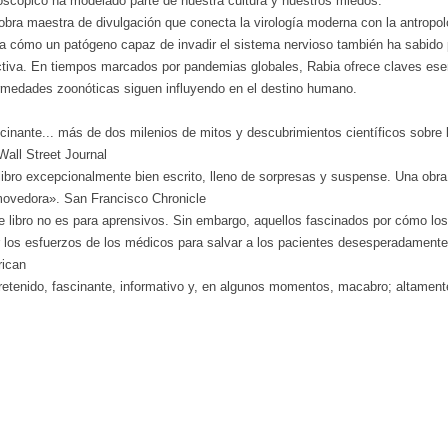
oscópico ha modelado parte de nuestra cultura y nuestros miedos.
bra maestra de divulgación que conecta la virología moderna con la antropologí
la cómo un patógeno capaz de invadir el sistema nervioso también ha sabido 
ctiva. En tiempos marcados por pandemias globales, Rabia ofrece claves es
rmedades zoonóticas siguen influyendo en el destino humano.
inante... más de dos milenios de mitos y descubrimientos científicos sobre l
Wall Street Journal
ibro excepcionalmente bien escrito, lleno de sorpresas y suspense. Una obra 
ovedora». San Francisco Chronicle
 libro no es para aprensivos. Sin embargo, aquellos fascinados por cómo los 
r los esfuerzos de los médicos para salvar a los pacientes desesperadamente 
ican
retenido, fascinante, informativo y, en algunos momentos, macabro; altament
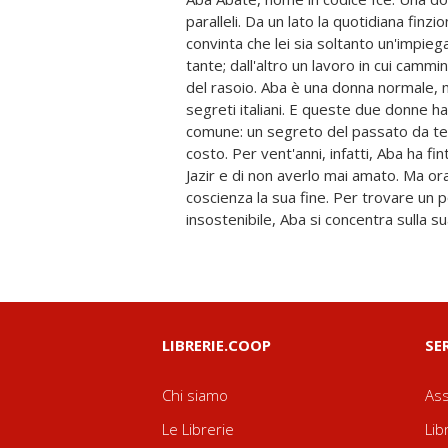
paralleli. Da un lato la quotidiana finzi
affrontare ora si cela dietro la figura de
convinta che lei sia soltanto un'imp
pochissimo: figlio del deserto, uomo se
tante; dall'altro un lavoro in cui camm
agisce nell'ombra e adesso è sul punto 
del rasoio. Aba è una donna normale, m
di puro terrore. Il Generale ha un un
segreti italiani. E queste due donne h
che aveva allevato con durezza, il figlio se
comune: un segreto del passato da t
Mike Balistreri, e che era diventato u
costo. Per vent'anni, infatti, Aba ha f
mercenario. Quell'uomo di cui lui and
Jazir e di non averlo mai amato. Ma ora 
dell'amore per una spia italiana... Per
coscienza la sua fine. Per trovare un p
momento di agire e costringere tutti i s
insostenibile, Aba si concentra sulla su
LIBRERIE.COOP
SE
Chi siamo
Ass
Le Librerie
Lib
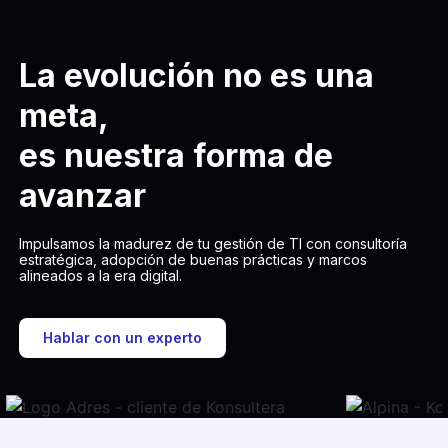
La evolución no es una
meta,
es nuestra forma de
avanzar
Impulsamos la madurez de tu gestión de TI con consultoría
estratégica, adopción de buenas prácticas y marcos
alineados a la era digital.
Hablar con un experto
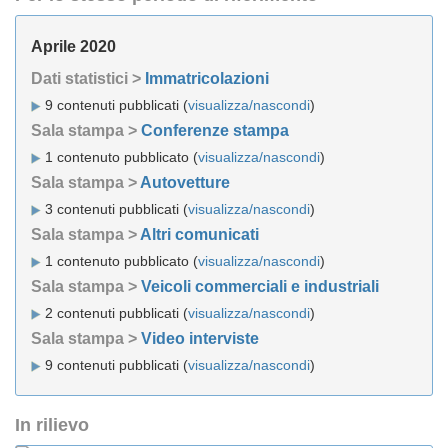
Aprile 2020
Dati statistici >
Immatricolazioni
9 contenuti pubblicati (
visualizza/nascondi
)
Sala stampa >
Conferenze stampa
1 contenuto pubblicato (
visualizza/nascondi
)
Sala stampa >
Autovetture
3 contenuti pubblicati (
visualizza/nascondi
)
Sala stampa >
Altri comunicati
1 contenuto pubblicato (
visualizza/nascondi
)
Sala stampa >
Veicoli commerciali e industriali
2 contenuti pubblicati (
visualizza/nascondi
)
Sala stampa >
Video interviste
9 contenuti pubblicati (
visualizza/nascondi
)
In rilievo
----------
Which lines run from the one containing "2 contenuti pubblicati" through the end of the material? Output them exactly.

» **Problem solution**
2 contenuti pubblicati (
visualizza/nascondi
)
Sala stampa >
Video interviste
9 contenuti pubblicati (
visualizza/nascondi
)
In rilievo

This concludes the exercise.